ACR lupus guidelines put biologics in the slow lane

Medicines

Geir O'Rourke

By Geir O'Rourke

1 Jun 2026

A group of leading lupus specialists has accused the 2025 American College of Rheumatology’s SLE treatment guidelines of pushing biologic therapies too far down the treatment ladder, potentially harming patients.

In a commentary published in Arthritis & Rheumatology [link here], nine rheumatologists from leading US and Canadian institutions argue the guidelines’ structure risks entrenching step-therapy barriers that delay access to newer, better-evidenced treatments.

Their central concern is sequencing. The ACR guidelines present biologics and conventional immunosuppressants as broadly equivalent options, without clearly specifying when earlier biologic use is warranted. The authors argue this is a step backwards from the 2023 EULAR update, which moved toward earlier biologic use in patients with persistent disease activity where glucocorticoid sparing is a priority.

“When guideline language does not clearly support earlier biologic use, payers often interpret that ambiguity as permission to require multiple rounds of conventional therapy before approving biologics,” the authors wrote.

The practical consequences, they argue, are serious: more cumulative glucocorticoid exposure, greater healthcare utilisation, delays in access and, in some cases, irreversible organ damage.

The commentary highlights what the authors describe as a fundamental paradox in current practice. Belimumab and anifrolumab were developed specifically for SLE, tested in robust clinical trial programs and evaluated through modern regulatory standards, and both have been shown to reduce organ damage accrual over standard of care. Yet many conventional immunosuppressants routinely used ahead of them were originally imported from transplant medicine or other autoimmune conditions, with far less direct evidence in lupus.

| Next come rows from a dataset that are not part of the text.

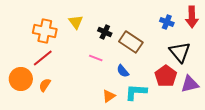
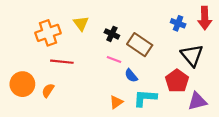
orange cross: (45, 31) -> (48, 33), turned -30
red line: (43, 58) -> (62, 62), moved, turned 45
pink line: (96, 58) -> (114, 60), moved
purple triangle: (190, 84) -> (197, 101), moved

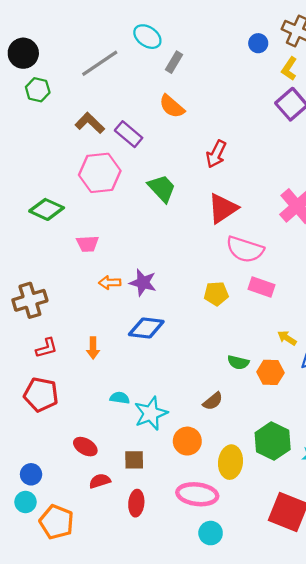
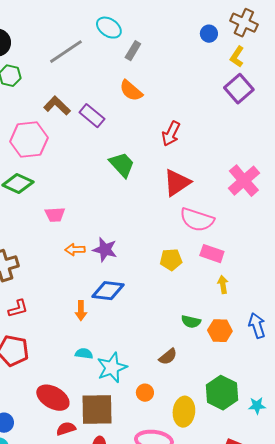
pink hexagon: (100, 173) -> (29, 140), moved
yellow arrow: (287, 338) -> (223, 285), moved, turned 48
orange arrow: (93, 348) -> (81, 311), moved
orange circle: (187, 441) -> (145, 393), size x0.7
red ellipse: (85, 447) -> (53, 398), size x1.5
brown square: (134, 460) -> (97, 410), size x1.8

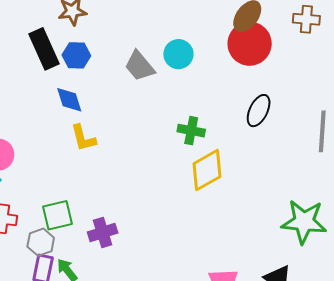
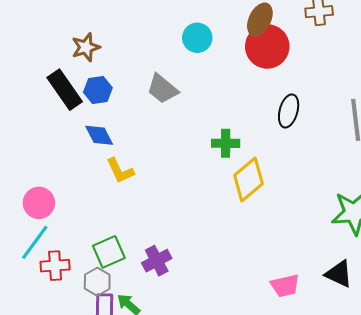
cyan circle: (178, 54) -> (197, 38), moved

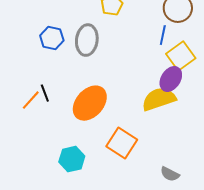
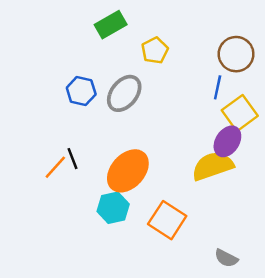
gray ellipse: (87, 40) -> (124, 93), turned 32
cyan hexagon: (72, 159) -> (113, 208), moved

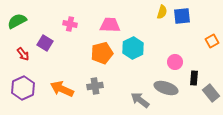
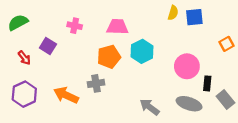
pink circle: (175, 62) -> (187, 66), size x1.5
gray cross: (95, 86) -> (96, 83), moved
gray ellipse: (166, 88) -> (189, 104), moved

“This has produced an important paradox: in many health systems, patients must fail one or more unapproved, poorly studied medications before they can receive a treatment with regulatory approval and better evidence of efficacy,” the authors wrote.

The commentary identifies three further gaps in the guidelines.

On disease activity measurement, the authors acknowledge that the guidelines endorse regular assessment using validated instruments, consistent with a treat-to-target approach. But they argue the document stops short of identifying a practical standard for routine clinic use and offers no pathway to address electronic record limitations, provider burden or time constraints.

“A target that cannot be measured efficiently in clinic does not become standard care because it is conceptually attractive,” they wrote, calling for a feasible default instrument, a minimum dataset per visit and support for workflow integration.

The authors also take issue with the inclusion of agents such as quinacrine, lenalidomide and pentoxifylline in treatment pathways, arguing that while these drugs need not be excluded entirely, their role should be framed explicitly as selective and context-specific. As currently written, they warn, niche therapies “can be misread as mandatory waystations before access to newer targeted treatment is granted.”

A fourth concern is the near-absence of any mention of clinical trial referrals. With emerging data from CAR-T cell therapy, bispecific antibodies and new small molecules reshaping expectations for SLE treatment over the coming decade, the authors argue that formal acknowledgment of trial referrals would help normalise these discussions and connect patients more directly with innovation.

“Participation in well-designed clinical trials is not the last resort born of therapeutic exhaustion, but a legitimate component of modern SLE care in appropriately selected patients,” they wrote.

The commentary proposes three practical changes for future guideline iterations: clearer guidance on when earlier biologic use is favoured, treat-to-target recommendations paired with realistic implementation pathways, and explicit recognition of clinical trial referrals for refractory or high-risk disease.

“Lupus care has entered a period of meaningful therapeutic advancement,” the authors wrote. “Guidelines should reflect that momentum in a way that helps clinicians act earlier, measure better, and connect patients more directly with innovation.”